Stevens was adamant. “The Republican Party is against everything I thought it was for,” he said, ticking through a list: The importance of character, personal responsibility, free trade, strength against Russia, pro-legal immigration. In his view, the party had reversed on all of them. “Now we’re the anti-character-counts party. I mean, actively—that’s the official position,” he said. “We have a president… who from the White House defends a woman at the center of an international child rape ring, and wishes here well. ‘So what?’” He laughed bitterly. “With Ronald Reagan, we said words could help bring down the Berlin Wall. Now we’re like, ‘It’s just words.’”
He compared the GOP to OPEC. “The Republican party, what does it stand for? I have no idea,” he said. “It’s a cartel. Nobody asks OPEC, ‘What’s the moral purpose of OPEC?’ It’s to sell oil. What’s the moral purpose of the Republican Party? It’s to elect Republicans.” He called it “a syndicate, not an association of political beliefs.”
In at least one respect, Stevens has been vindicated.
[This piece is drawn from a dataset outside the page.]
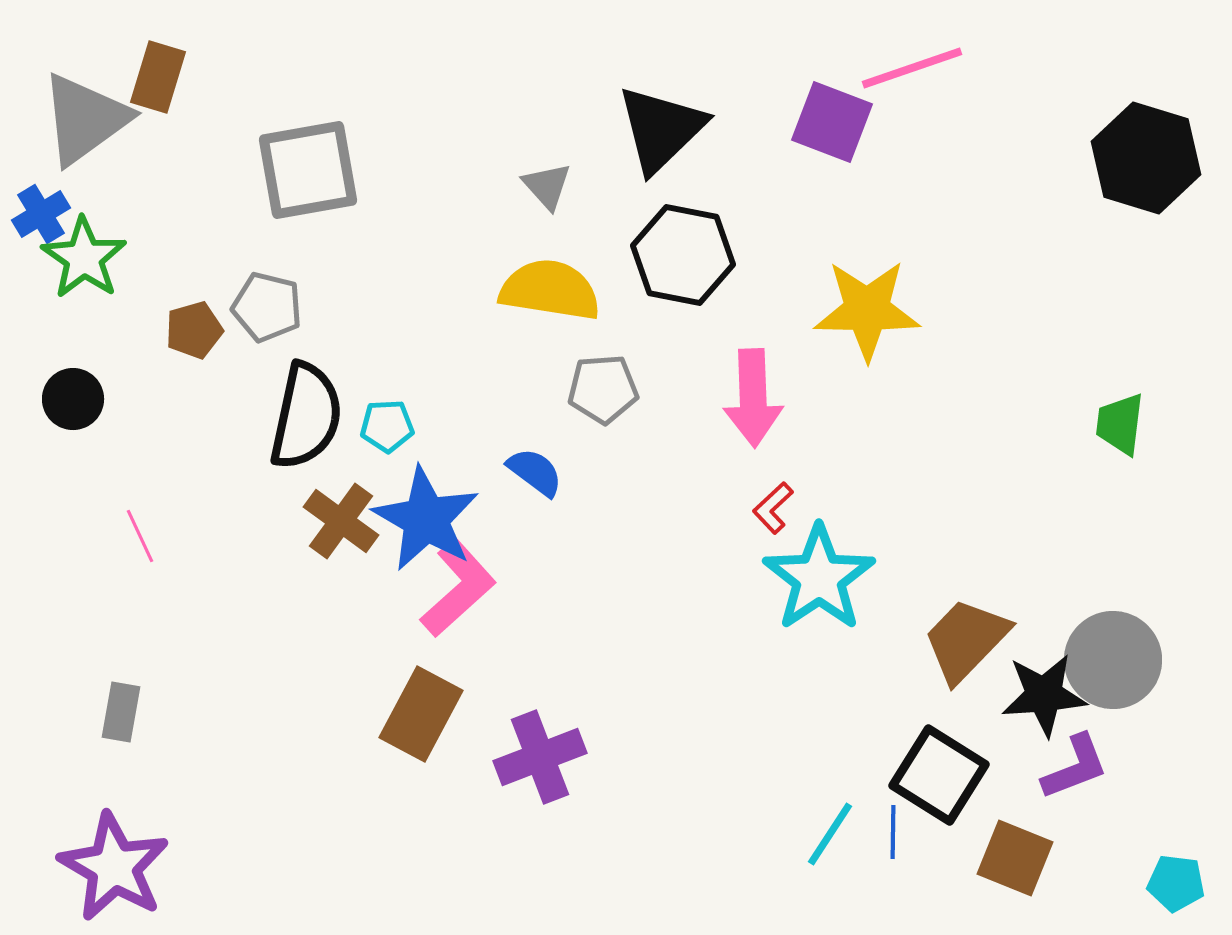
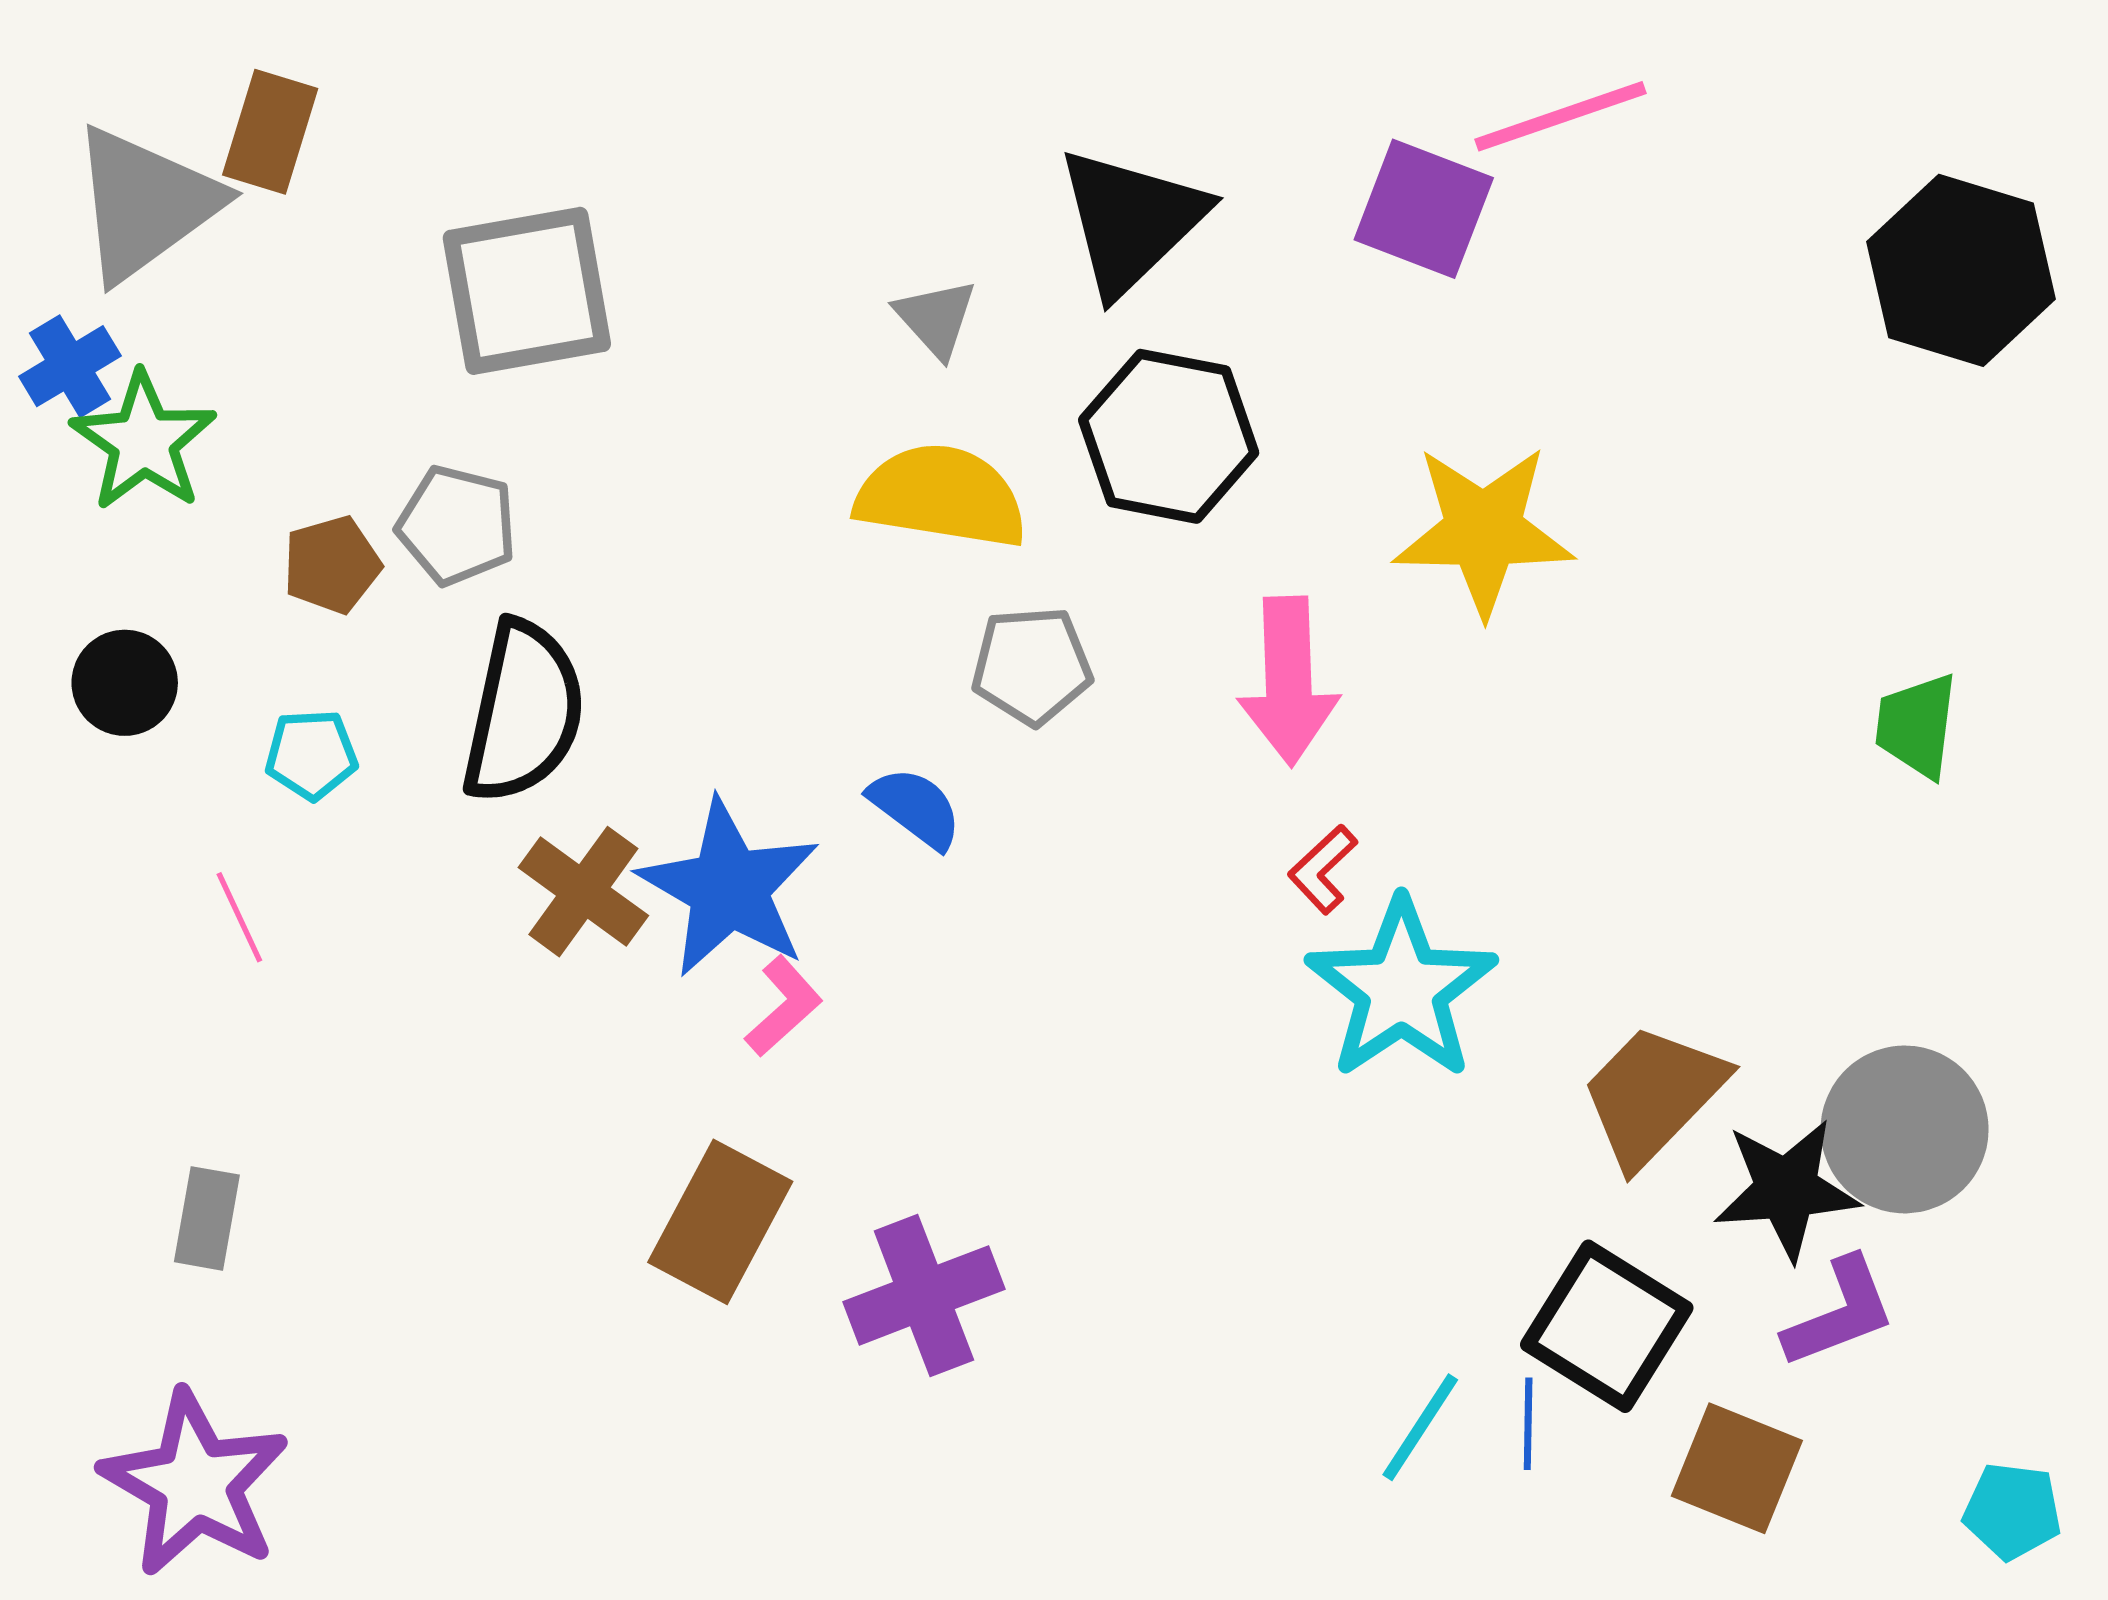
cyan pentagon: (387, 426) -> (311, 755), moved
pink L-shape: (458, 588) -> (784, 1006), size x0.6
This summer, for the first time in history, the Republican Party chose not to adopt an official party platform—the complex, meticulous language that traditionally forms the two parties’ governing ideologies. Perhaps they thought a rancorous policy squabble would be a costly indulgence during a pandemic. But many see an indication that conservative politics have gone the way of Louis IX: The leader is the platform.
At the bottom of Stevens’ argument, however, isn’t how wayward his party has gone—or how lost he feels from it—but whether the Romney wing can ever surge back. He sees some hope in a small brood of East Coast governors whom Stevens helped get elected: Phil Scott in Vermont, Charlie Baker in Massachusetts, and Larry Hogan, the outspoken governor of Maryland. But he doesn’t see them sailing far against the headwinds of Trump. “If that was the case, we’d see it—we’d see great clamor for a Larry Hogan to run [for president], or a Charlie Baker,” he said. “We don’t see that.”
Whereas The Lincoln Project tells of a bright future around the corner, Stevens is despondent. The party will continue to win races, of course. For a longer foreshadow of the party’s prospects, however, and especially for the presidency, Stevens looks to California—where the GOP routinely doesn’t finish second, but often third. “I think that’s the future,” he said.
“There is a market for a center-right party,” he continued, adding that “eventually, some coherent Phoenix will rise.” But not before the party can completely dispense with Trumpism, he says. And Stevens thinks that’s a long way off.
Stevens’ pessimism isn’t the only thing distinguishing him from his Never-Trump counterparts: The once-top strategist in Republican politics now says he’s a Democrat. He means this more as a spiritual designation, rather than a change of registration, and much less ratifying a progressive worldview. Still, the implications are not lost on him. “I think you have to be involved in the system in a way, which means you have to be a Republican or a Democrat. So, my decision is, I’ll support Democratic candidates,” he explained. “Until I don’t.”
Odd as it sounded, it was better than the alternative. “It seems like I’ve spent enough of my life living in a fantasy world of politics,” he told me. “I don’t mean to continue that.”